_Work request_: Each line of the records is to be copied verbatim.

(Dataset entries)
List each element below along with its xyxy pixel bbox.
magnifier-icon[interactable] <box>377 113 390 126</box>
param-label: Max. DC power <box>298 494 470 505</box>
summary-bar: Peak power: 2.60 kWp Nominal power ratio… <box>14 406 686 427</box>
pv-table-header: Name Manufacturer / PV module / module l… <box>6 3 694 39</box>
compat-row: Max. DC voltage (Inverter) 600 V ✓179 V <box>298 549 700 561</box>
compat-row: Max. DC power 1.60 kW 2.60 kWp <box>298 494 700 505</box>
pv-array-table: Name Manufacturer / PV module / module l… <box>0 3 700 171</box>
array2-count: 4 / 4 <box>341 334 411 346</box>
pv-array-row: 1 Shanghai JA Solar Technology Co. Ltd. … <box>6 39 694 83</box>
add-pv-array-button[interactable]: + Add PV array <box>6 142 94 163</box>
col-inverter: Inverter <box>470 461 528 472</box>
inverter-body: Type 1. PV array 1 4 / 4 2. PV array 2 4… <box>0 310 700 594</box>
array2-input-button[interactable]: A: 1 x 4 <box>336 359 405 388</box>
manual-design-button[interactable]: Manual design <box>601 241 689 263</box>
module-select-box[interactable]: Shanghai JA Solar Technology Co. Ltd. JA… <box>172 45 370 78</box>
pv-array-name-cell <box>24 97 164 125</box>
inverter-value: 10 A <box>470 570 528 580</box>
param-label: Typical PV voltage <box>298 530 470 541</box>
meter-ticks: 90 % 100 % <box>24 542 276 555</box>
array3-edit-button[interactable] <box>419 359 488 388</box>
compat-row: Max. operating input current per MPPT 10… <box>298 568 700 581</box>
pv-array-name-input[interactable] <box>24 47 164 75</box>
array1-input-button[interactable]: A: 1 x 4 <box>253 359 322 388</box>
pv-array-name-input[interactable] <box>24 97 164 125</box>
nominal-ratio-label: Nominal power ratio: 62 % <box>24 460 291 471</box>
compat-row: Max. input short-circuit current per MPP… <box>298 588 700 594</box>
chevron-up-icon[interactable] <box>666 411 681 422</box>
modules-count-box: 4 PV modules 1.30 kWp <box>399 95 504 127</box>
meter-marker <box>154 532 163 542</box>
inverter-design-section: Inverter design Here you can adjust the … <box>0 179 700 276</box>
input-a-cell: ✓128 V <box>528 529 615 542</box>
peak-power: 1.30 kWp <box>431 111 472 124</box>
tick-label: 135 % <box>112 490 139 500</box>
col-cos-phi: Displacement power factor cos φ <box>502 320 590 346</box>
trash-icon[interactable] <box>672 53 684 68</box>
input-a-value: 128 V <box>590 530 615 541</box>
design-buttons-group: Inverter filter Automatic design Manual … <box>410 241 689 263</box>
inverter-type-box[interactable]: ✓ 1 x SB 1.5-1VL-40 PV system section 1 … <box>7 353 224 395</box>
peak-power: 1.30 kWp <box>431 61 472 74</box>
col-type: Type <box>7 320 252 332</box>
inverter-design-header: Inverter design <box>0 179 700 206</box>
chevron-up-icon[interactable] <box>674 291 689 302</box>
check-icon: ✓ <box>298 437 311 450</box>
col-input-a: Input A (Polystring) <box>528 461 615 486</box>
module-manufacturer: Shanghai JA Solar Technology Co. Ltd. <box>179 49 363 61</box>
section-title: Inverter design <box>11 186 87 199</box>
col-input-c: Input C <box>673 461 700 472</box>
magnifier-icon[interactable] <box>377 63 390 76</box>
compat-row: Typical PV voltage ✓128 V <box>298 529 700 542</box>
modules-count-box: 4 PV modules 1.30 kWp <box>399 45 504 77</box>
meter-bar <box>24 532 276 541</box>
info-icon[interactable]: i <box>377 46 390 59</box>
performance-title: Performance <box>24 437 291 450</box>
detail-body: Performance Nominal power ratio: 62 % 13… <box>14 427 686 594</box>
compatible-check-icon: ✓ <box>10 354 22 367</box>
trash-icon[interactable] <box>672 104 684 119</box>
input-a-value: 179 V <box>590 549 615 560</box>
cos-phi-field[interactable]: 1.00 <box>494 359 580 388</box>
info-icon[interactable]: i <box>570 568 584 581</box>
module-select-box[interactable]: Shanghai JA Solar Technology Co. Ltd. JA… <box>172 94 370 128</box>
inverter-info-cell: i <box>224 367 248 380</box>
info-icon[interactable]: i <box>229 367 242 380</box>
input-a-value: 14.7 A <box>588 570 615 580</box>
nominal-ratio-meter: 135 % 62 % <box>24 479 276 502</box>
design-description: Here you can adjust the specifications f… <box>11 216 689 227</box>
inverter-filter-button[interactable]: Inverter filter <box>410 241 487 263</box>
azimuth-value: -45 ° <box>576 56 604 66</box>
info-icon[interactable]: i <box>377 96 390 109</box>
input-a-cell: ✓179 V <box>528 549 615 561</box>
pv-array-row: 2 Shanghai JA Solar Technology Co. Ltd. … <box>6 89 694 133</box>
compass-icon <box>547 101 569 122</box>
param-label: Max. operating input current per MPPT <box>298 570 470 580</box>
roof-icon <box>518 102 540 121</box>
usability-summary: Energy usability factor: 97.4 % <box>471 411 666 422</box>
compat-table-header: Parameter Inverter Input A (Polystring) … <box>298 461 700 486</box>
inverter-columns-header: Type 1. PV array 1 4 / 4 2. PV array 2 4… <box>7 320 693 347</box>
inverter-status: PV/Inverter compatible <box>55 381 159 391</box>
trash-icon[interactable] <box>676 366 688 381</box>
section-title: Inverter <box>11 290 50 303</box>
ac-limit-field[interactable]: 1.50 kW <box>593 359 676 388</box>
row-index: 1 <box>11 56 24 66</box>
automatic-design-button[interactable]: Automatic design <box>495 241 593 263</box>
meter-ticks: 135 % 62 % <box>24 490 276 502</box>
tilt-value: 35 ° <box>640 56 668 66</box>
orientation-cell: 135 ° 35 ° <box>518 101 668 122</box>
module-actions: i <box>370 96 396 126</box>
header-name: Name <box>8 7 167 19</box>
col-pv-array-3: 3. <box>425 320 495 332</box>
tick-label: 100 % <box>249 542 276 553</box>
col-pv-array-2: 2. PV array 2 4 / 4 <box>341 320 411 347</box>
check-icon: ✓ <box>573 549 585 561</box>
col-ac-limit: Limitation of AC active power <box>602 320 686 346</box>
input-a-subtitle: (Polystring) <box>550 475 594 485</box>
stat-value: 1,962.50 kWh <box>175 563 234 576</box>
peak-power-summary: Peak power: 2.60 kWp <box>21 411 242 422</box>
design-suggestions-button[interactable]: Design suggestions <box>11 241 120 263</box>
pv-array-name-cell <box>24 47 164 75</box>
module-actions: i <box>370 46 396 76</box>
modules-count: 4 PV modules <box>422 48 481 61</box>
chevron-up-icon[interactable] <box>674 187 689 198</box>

_Solution for this exercise_:
List each element below along with its xyxy pixel bbox.
magnifier-icon[interactable] <box>377 113 390 126</box>
param-label: Max. DC power <box>298 494 470 505</box>
summary-bar: Peak power: 2.60 kWp Nominal power ratio… <box>14 406 686 427</box>
pv-table-header: Name Manufacturer / PV module / module l… <box>6 3 694 39</box>
compat-row: Max. DC voltage (Inverter) 600 V ✓179 V <box>298 549 700 561</box>
compat-row: Max. DC power 1.60 kW 2.60 kWp <box>298 494 700 505</box>
pv-array-table: Name Manufacturer / PV module / module l… <box>0 3 700 171</box>
array2-count: 4 / 4 <box>341 334 411 346</box>
pv-array-row: 1 Shanghai JA Solar Technology Co. Ltd. … <box>6 39 694 83</box>
add-pv-array-button[interactable]: + Add PV array <box>6 142 94 163</box>
col-inverter: Inverter <box>470 461 528 472</box>
inverter-body: Type 1. PV array 1 4 / 4 2. PV array 2 4… <box>0 310 700 594</box>
array2-input-button[interactable]: A: 1 x 4 <box>336 359 405 388</box>
manual-design-button[interactable]: Manual design <box>601 241 689 263</box>
module-select-box[interactable]: Shanghai JA Solar Technology Co. Ltd. JA… <box>172 45 370 78</box>
pv-array-name-cell <box>24 97 164 125</box>
inverter-value: 10 A <box>470 570 528 580</box>
param-label: Typical PV voltage <box>298 530 470 541</box>
meter-ticks: 90 % 100 % <box>24 542 276 555</box>
array3-edit-button[interactable] <box>419 359 488 388</box>
compat-row: Max. operating input current per MPPT 10… <box>298 568 700 581</box>
pv-array-name-input[interactable] <box>24 47 164 75</box>
array1-input-button[interactable]: A: 1 x 4 <box>253 359 322 388</box>
pv-array-name-input[interactable] <box>24 97 164 125</box>
nominal-ratio-label: Nominal power ratio: 62 % <box>24 460 291 471</box>
compat-row: Max. input short-circuit current per MPP… <box>298 588 700 594</box>
chevron-up-icon[interactable] <box>666 411 681 422</box>
modules-count-box: 4 PV modules 1.30 kWp <box>399 95 504 127</box>
meter-marker <box>154 532 163 542</box>
inverter-design-section: Inverter design Here you can adjust the … <box>0 179 700 276</box>
input-a-cell: ✓128 V <box>528 529 615 542</box>
peak-power: 1.30 kWp <box>431 111 472 124</box>
tick-label: 135 % <box>112 490 139 500</box>
col-cos-phi: Displacement power factor cos φ <box>502 320 590 346</box>
trash-icon[interactable] <box>672 53 684 68</box>
input-a-value: 128 V <box>590 530 615 541</box>
design-buttons-group: Inverter filter Automatic design Manual … <box>410 241 689 263</box>
inverter-type-box[interactable]: ✓ 1 x SB 1.5-1VL-40 PV system section 1 … <box>7 353 224 395</box>
peak-power: 1.30 kWp <box>431 61 472 74</box>
col-type: Type <box>7 320 252 332</box>
inverter-design-header: Inverter design <box>0 179 700 206</box>
chevron-up-icon[interactable] <box>674 291 689 302</box>
check-icon: ✓ <box>298 437 311 450</box>
col-input-a: Input A (Polystring) <box>528 461 615 486</box>
module-manufacturer: Shanghai JA Solar Technology Co. Ltd. <box>179 49 363 61</box>
section-title: Inverter design <box>11 186 87 199</box>
col-input-c: Input C <box>673 461 700 472</box>
magnifier-icon[interactable] <box>377 63 390 76</box>
compat-row: Typical PV voltage ✓128 V <box>298 529 700 542</box>
modules-count-box: 4 PV modules 1.30 kWp <box>399 45 504 77</box>
meter-bar <box>24 532 276 541</box>
info-icon[interactable]: i <box>377 46 390 59</box>
performance-title: Performance <box>24 437 291 450</box>
detail-body: Performance Nominal power ratio: 62 % 13… <box>14 427 686 594</box>
compatible-check-icon: ✓ <box>10 354 22 367</box>
trash-icon[interactable] <box>672 104 684 119</box>
input-a-value: 179 V <box>590 549 615 560</box>
cos-phi-field[interactable]: 1.00 <box>494 359 580 388</box>
info-icon[interactable]: i <box>570 568 584 581</box>
module-select-box[interactable]: Shanghai JA Solar Technology Co. Ltd. JA… <box>172 94 370 128</box>
inverter-info-cell: i <box>224 367 248 380</box>
info-icon[interactable]: i <box>229 367 242 380</box>
input-a-value: 14.7 A <box>588 570 615 580</box>
nominal-ratio-meter: 135 % 62 % <box>24 479 276 502</box>
design-description: Here you can adjust the specifications f… <box>11 216 689 227</box>
inverter-filter-button[interactable]: Inverter filter <box>410 241 487 263</box>
azimuth-value: -45 ° <box>576 56 604 66</box>
info-icon[interactable]: i <box>377 96 390 109</box>
input-a-cell: ✓179 V <box>528 549 615 561</box>
pv-array-row: 2 Shanghai JA Solar Technology Co. Ltd. … <box>6 89 694 133</box>
compass-icon <box>547 101 569 122</box>
param-label: Max. operating input current per MPPT <box>298 570 470 580</box>
roof-icon <box>518 102 540 121</box>
usability-summary: Energy usability factor: 97.4 % <box>471 411 666 422</box>
compat-table-header: Parameter Inverter Input A (Polystring) … <box>298 461 700 486</box>
inverter-columns-header: Type 1. PV array 1 4 / 4 2. PV array 2 4… <box>7 320 693 347</box>
inverter-status: PV/Inverter compatible <box>55 381 159 391</box>
trash-icon[interactable] <box>676 366 688 381</box>
section-title: Inverter <box>11 290 50 303</box>
ac-limit-field[interactable]: 1.50 kW <box>593 359 676 388</box>
row-index: 1 <box>11 56 24 66</box>
automatic-design-button[interactable]: Automatic design <box>495 241 593 263</box>
meter-ticks: 135 % 62 % <box>24 490 276 502</box>
tilt-value: 35 ° <box>640 56 668 66</box>
orientation-cell: 135 ° 35 ° <box>518 101 668 122</box>
module-actions: i <box>370 96 396 126</box>
header-name: Name <box>8 7 167 19</box>
col-pv-array-3: 3. <box>425 320 495 332</box>
tick-label: 100 % <box>249 542 276 553</box>
col-pv-array-2: 2. PV array 2 4 / 4 <box>341 320 411 347</box>
check-icon: ✓ <box>573 549 585 561</box>
col-ac-limit: Limitation of AC active power <box>602 320 686 346</box>
input-a-subtitle: (Polystring) <box>550 475 594 485</box>
stat-value: 1,962.50 kWh <box>175 563 234 576</box>
peak-power-summary: Peak power: 2.60 kWp <box>21 411 242 422</box>
design-suggestions-button[interactable]: Design suggestions <box>11 241 120 263</box>
pv-array-name-cell <box>24 47 164 75</box>
module-actions: i <box>370 46 396 76</box>
modules-count: 4 PV modules <box>422 48 481 61</box>
chevron-up-icon[interactable] <box>674 187 689 198</box>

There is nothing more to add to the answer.